The equation of time

The length of our day is 24 hours.  Yes, but that is only its mean length, the average time between noons, the Sun’s crossings of the meridian.  If you time those crossings with a stopwatch, you find that the Sun sometimes reaches the meridian slightly early, sometimes slightly late.  So the observed, or “apparent”, lengths of the day varies.

This is partly because the Earth travels slightly faster in the inner half of its slightly elliptical orbit (centered on perihelion, around Jan. 3) than in the outer half; but rotates at constant speed.

From perihelion (early January) onward a spot on Earth begins arriving slightly later each day at the direction facing the Sun, because Earth is slowing in its orbit.  (Exaggerated in this diagram.)

But the larger reason is Earth’s obliquity: the tilting of its north pole 23.4° away from the Sun around the December solstice and toward it around the June solstice.  Around the times of the December and June solstices (from early November to early February, and from early May to early August), the Sun travels across the lines of right ascension on the map of the sky faster than it is traveling in longitude; around the March equinox (from early February to early May) its course slopes north in right ascension, and around the September equinox (from early August to early November) it slopes south, so at those times the Sun’s right ascension changes more slowly than its longitude.  Another way of putting it is that, as the Sun moves one day’s journey along the ecliptic, it moves more or less than that angular distance in right ascension, which is the measure of when it is on the meridian at noon.

The difference between apparent solar time (the actual time between noons) and mean solar time (the average time between noons) is called “the equation of time.”  This old use of equation means that by subtracting it from the varying apparent time you equalize that to the average.

The two factors combine to give a curve with two minima and two maxima.

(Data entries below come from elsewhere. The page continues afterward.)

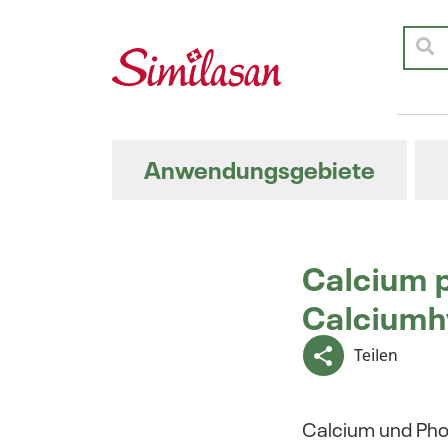
Anwendungsgebiete
Calcium 
Calcium
Teilen
Calcium und Pho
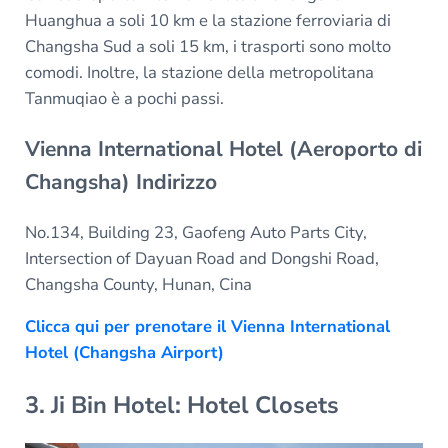
Huanghua a soli 10 km e la stazione ferroviaria di
Changsha Sud a soli 15 km, i trasporti sono molto
comodi. Inoltre, la stazione della metropolitana
Tanmuqiao è a pochi passi.
Vienna International Hotel (Aeroporto di
Changsha) Indirizzo
No.134, Building 23, Gaofeng Auto Parts City,
Intersection of Dayuan Road and Dongshi Road,
Changsha County, Hunan, Cina
Clicca qui per prenotare il Vienna International
Hotel (Changsha Airport)
3. Ji Bin Hotel: Hotel Closets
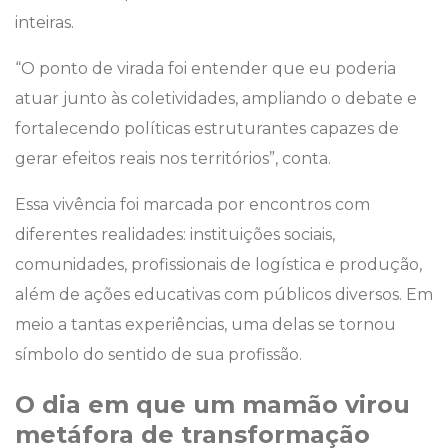
inteiras.
“O ponto de virada foi entender que eu poderia
atuar junto às coletividades, ampliando o debate e
fortalecendo políticas estruturantes capazes de
gerar efeitos reais nos territórios”, conta.
Essa vivência foi marcada por encontros com
diferentes realidades: instituições sociais,
comunidades, profissionais de logística e produção,
além de ações educativas com públicos diversos. Em
meio a tantas experiências, uma delas se tornou
símbolo do sentido de sua profissão.
O dia em que um mamão virou
metáfora de transformação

The dates can vary slightly from year to year because of leap days.  These are the dates for 2020.  The equation of time

Feb 11   is at minimum for the year, -14.24 minutes.
Apr 15  3   is 0.
May 13   reaches a shallow maximum of 3.65 minutes.
Jun 12   is 0.
Jul 25   reaches a shallow minimum of -6.55 minutes.
Sep  1    is 0.
Nov  2   is at maximum for the year, 16.49 minutes.
Dec 24   is 0.

 

In February the “equation” reaches its deepest minimum, about 14 minutes.  At 12 noon in the regular time told by clocks, the Sun is 14 minutes short of reaching the meridian.  The Sun is “slow”, or clocks are “fast” (though this shouldn’t be confused with the speed of Earth in its orbit).

There comes a small maximum in May (at mean noon the Sun is 4 minutes past the meridian); a smaller minimum in July (Sun 7 minutes late reaching the meridian); and a year’s maximum in November (Sun 16.5 minutes early crossing the meridian).  In between are dates (in April, June, September, December) when the equation is zero: the midday Sun is just on time!

Here is the graph with the addition of curves for the two components: obliquity (red) and ellipticity (green):

“You can see why the February minimum and November maximum are extreme, while the May maximum and July minimum are moderate, and also how the equation of time is mostly due to obliquity, with eccentricity pulling it first one way then the other.” (Those are the words of friend Anthony Barreiro. He suggested the addition of the curves for the two components, and I can’t improve on his explanation.)